La Sección Quinta de la Sala Contencioso-Administrativa concluye que la presencia del castellano sigue siendo claramente insuficiente. Limitar esta lengua a su propia asignatura rompe el equilibrio necesario entre los dos idiomas oficiales. El modelo actual margina de forma sistemática el castellano en la actividad docente.
El fallo es especialmente relevante porque asimila doctrina reciente de los máximos tribunales europeos. El TSJC se apoya en el aval que el Tribunal Europeo de Derechos Humanos otorgó a las cuotas lingüísticas en mayo. Estrasburgo dejó claro que exigir un 25% de castellano en el sistema educativo catalán no vulnera derechos fundamentalmente.
A este pronunciamiento internacional se suma la postura fijada de forma tajante por el Tribunal Supremo. La alta magistratura española ya advirtió sobre la discriminación que supone la señalización únicamente en catalán en los centros públicos. La suma de ambas decisiones judiciales desarma la estrategia procesal que el Gobierno catalán ha mantenido estos años.
Las maniobras legislativas aprobadas por el Parlament en 2022 intentaron blindar el monolingüismo en la práctica.
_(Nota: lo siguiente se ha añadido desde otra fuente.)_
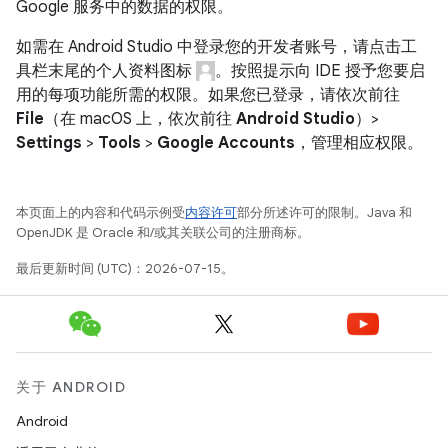
Google 服务中的数据的权限。
如需在 Android Studio 中登录您的开发者账号，请点击工
具栏末尾的个人资料图标
。按照提示向 IDE 授予您要启
用的每项功能所需的权限。如果您已登录，请依次前往
File
（在 macOS 上，依次前往
Android Studio
）>
Settings
>
Tools
>
Google Accounts
，管理相应权限。
本页面上的内容和代码示例受
内容许可
部分所述许可的限制。Java 和
OpenJDK 是 Oracle 和/或其关联公司的注册商标。
最后更新时间 (UTC)：2026-07-15。
关于 ANDROID
Android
El Govern impulsó marcos legales específicos con la única intención de esquivar los porcentajes fijados por los jueces. Sin embargo, la justicia deja de manifiesto que los derechos lingüísticos individuales prevalecen sobre el sesgo ideológico autonómico.
La condescendencia del Ejecutivo central con las exigencias del nacionalismo ha facilitado durante años este bloqueo institucional. La falta de firmeza de las autoridades estatales deja la defensa de la neutralidad lingüística en manos de familias a título personal. Los ciudadanos se ven obligados a recurrir a los tribunales para garantizar los derechos educativos de sus hijos.
A pesar de las pretensiones de la demanda inicial, la resolución no anula en su totalidad el proyecto del centro. No obstante, impone un cambio directo en la práctica en las aulas para la alumna afectada. La dirección del colegio deberá reorganizar las materias para garantizar la impartición efectiva en castellano.
Este pronunciamiento fija un precedente jurisprudencial de gran calado para el conjunto del sistema educativo catalán. Las familias que deseen una enseñanza bilingüe real cuentan ahora con un respaldo jurídico mucho más sólido. Los argumentos del separatismo lingüístico pierden peso a medida que se pronuncien los altos tribunales.
El fallo demuestra que el modelo de inmersión total presenta grietas jurídicas insostenibles. La resistencia de la administración autonómica a acatar las decisiones de la justicia perjudica la convivencia en las aulas. Imponer una sola lengua por encima de la realidad social de la región acaba teniendo un recorrido judicial muy corto.
Resulta prioritario que el Departament d’Educació asuma la pluralidad lingüística de la sociedad catalana. La insistencia en arrinconar el castellano responde a un cálculo político distante del sentido común pedagógico. La neutralidad institucional debe imponerse de una vez por todas sobre los dogmas del nacionalismo.